Top of Data for this task

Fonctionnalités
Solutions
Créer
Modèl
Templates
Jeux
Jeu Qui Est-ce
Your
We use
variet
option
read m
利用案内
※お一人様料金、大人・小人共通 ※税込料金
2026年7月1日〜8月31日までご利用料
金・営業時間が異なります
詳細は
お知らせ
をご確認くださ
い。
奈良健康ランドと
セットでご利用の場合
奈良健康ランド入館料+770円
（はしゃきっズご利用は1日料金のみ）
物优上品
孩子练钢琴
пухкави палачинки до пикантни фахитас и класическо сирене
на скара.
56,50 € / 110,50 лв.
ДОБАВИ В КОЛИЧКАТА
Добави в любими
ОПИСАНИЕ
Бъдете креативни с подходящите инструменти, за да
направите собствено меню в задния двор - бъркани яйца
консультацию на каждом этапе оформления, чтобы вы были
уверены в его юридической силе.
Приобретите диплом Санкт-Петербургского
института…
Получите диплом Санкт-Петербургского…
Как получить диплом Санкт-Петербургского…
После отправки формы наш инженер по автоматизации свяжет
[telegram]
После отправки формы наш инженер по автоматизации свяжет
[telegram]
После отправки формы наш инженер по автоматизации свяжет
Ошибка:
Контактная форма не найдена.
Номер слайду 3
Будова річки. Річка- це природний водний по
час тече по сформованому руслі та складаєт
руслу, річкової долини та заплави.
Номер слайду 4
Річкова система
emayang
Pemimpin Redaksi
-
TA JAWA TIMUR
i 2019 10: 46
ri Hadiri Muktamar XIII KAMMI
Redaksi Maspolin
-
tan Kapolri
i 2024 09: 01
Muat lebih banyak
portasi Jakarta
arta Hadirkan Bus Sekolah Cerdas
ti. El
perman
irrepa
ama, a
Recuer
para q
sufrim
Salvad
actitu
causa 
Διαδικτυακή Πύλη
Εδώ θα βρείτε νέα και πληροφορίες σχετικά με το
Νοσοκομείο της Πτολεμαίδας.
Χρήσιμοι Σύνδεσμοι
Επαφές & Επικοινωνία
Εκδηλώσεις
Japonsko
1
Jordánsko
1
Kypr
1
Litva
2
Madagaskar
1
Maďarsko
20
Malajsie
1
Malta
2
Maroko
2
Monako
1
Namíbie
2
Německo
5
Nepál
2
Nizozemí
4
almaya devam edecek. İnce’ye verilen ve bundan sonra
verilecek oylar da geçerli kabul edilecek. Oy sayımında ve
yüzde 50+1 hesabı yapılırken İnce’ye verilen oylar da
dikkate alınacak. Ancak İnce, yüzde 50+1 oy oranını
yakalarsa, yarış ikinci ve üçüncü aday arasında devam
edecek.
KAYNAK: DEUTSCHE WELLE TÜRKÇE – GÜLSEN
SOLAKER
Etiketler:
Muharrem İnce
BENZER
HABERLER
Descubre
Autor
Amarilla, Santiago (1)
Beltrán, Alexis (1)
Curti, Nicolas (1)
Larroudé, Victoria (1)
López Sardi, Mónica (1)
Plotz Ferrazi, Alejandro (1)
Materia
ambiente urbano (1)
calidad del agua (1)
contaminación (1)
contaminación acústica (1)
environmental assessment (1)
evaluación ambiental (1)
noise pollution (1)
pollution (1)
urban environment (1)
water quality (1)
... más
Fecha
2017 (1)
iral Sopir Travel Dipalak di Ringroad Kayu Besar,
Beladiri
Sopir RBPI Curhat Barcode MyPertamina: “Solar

Bottom of Data for this task
Top of Data for this task

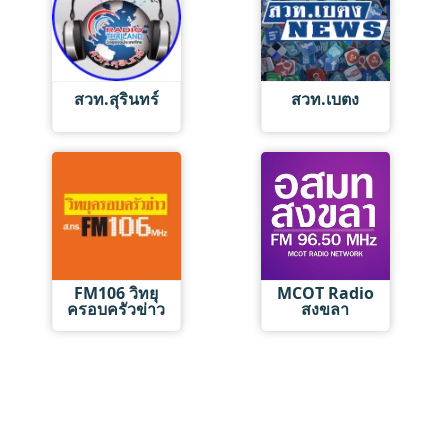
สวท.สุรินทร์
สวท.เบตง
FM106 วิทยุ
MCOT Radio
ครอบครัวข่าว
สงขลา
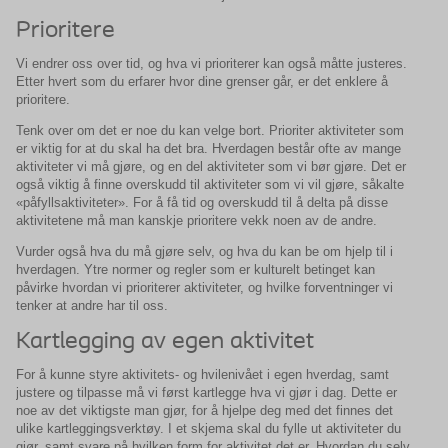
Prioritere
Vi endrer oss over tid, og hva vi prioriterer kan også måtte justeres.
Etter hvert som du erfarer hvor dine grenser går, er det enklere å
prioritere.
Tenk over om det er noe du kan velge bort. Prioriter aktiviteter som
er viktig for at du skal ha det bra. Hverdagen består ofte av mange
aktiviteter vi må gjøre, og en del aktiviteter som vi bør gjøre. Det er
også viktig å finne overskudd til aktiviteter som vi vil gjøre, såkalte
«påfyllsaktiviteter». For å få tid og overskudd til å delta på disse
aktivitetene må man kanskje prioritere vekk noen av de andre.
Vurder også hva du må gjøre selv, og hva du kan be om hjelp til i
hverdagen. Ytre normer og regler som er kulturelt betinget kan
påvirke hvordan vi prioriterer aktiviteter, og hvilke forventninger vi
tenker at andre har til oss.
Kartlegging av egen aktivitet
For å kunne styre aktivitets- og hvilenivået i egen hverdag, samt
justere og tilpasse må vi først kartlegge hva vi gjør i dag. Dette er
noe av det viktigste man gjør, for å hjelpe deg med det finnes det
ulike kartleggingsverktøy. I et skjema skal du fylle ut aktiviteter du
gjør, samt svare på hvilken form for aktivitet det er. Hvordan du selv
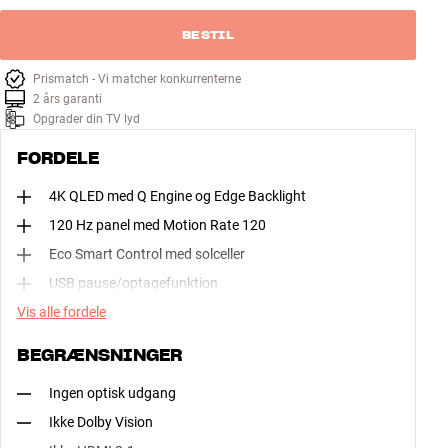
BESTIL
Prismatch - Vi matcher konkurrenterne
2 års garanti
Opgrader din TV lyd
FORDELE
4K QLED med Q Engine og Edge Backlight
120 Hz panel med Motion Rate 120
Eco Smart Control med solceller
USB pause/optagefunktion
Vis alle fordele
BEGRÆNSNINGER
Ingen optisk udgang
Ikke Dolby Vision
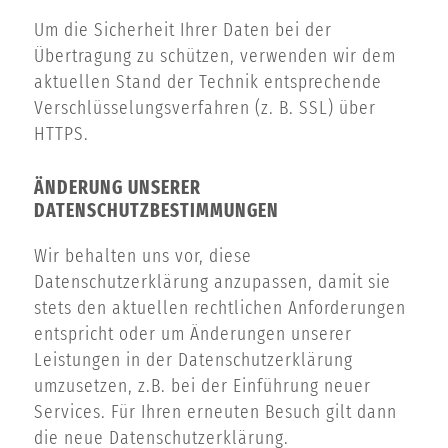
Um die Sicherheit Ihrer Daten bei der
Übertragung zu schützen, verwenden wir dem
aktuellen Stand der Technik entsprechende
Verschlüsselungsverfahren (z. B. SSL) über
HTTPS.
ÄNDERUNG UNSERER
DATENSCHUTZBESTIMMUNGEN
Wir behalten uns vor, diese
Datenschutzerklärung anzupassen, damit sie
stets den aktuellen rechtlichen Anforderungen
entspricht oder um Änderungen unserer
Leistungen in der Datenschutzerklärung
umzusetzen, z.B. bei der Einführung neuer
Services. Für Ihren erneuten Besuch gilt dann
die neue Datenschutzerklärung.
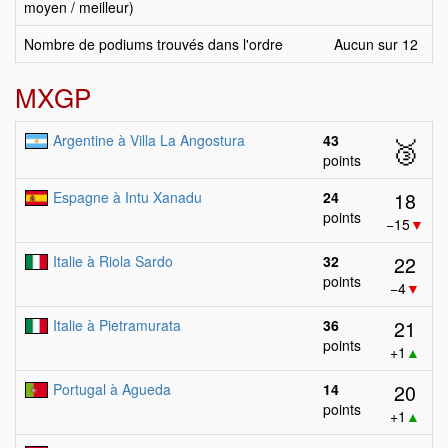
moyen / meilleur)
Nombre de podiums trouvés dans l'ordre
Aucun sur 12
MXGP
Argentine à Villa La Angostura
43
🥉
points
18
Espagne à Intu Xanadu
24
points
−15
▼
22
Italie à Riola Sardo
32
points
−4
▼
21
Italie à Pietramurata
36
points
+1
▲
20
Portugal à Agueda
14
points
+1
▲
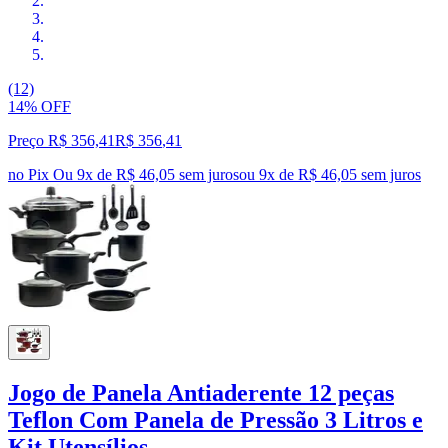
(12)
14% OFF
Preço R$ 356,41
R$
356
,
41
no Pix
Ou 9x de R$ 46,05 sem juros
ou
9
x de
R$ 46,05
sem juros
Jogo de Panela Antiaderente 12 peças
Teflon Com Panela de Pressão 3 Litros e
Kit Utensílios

Bottom of Data for this task
Top of Data for this task

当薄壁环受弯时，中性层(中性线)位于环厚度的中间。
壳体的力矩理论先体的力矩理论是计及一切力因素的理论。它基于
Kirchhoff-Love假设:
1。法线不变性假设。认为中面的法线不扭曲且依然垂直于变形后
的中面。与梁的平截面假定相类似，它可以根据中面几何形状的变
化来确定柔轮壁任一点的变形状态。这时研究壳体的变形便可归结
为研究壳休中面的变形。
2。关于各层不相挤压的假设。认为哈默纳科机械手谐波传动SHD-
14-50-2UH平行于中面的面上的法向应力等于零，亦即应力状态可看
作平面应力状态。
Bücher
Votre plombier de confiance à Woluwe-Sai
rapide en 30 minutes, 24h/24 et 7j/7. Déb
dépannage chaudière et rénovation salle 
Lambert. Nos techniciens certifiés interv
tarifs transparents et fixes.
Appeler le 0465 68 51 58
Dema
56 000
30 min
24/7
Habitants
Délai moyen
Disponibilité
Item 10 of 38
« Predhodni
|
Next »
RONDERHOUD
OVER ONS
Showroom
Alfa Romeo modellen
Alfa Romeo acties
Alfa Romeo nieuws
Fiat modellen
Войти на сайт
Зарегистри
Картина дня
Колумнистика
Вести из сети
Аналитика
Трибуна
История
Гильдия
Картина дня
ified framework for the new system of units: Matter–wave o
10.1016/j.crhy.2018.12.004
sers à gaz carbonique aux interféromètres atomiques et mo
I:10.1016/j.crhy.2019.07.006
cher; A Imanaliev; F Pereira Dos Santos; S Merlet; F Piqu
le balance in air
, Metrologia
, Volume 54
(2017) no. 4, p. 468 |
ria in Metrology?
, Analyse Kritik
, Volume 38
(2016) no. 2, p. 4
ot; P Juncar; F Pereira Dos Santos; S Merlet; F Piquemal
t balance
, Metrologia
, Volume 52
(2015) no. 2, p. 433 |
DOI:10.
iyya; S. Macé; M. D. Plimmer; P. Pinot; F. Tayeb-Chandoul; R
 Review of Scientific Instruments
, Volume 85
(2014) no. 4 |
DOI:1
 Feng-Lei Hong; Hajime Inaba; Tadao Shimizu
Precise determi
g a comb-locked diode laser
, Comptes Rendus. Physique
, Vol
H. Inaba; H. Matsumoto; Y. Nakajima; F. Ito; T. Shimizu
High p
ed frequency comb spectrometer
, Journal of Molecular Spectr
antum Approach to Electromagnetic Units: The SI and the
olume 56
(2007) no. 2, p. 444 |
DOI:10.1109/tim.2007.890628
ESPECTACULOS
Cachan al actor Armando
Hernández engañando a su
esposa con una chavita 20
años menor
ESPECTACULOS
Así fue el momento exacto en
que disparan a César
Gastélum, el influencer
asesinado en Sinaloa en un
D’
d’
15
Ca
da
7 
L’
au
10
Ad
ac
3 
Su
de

Bottom of Data for this task

• _Requirement_: Please return all lines from the records that hold the word "диплом".

• _Exercise answer_:
Приобретите диплом Санкт-Петербургского
Получите диплом Санкт-Петербургского…
Как получить диплом Санкт-Петербургского…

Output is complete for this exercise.